§ **Task description**: For the full listing below, write out each entry exactly and exclude the images.

§ **Input data**:
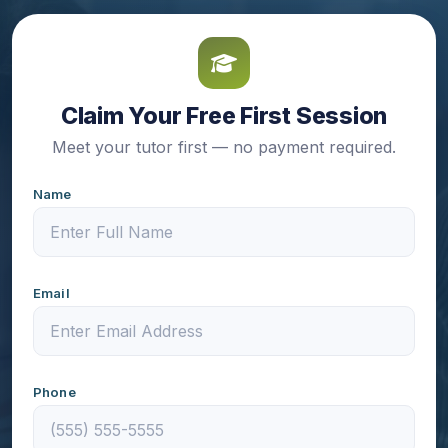
Claim Your Free First Session
Meet your tutor first — no payment required.
Name
Email
Phone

§ **Answer for the task**:
Claim Your Free First Session
Meet your tutor first — no payment required.
Name
Email
Phone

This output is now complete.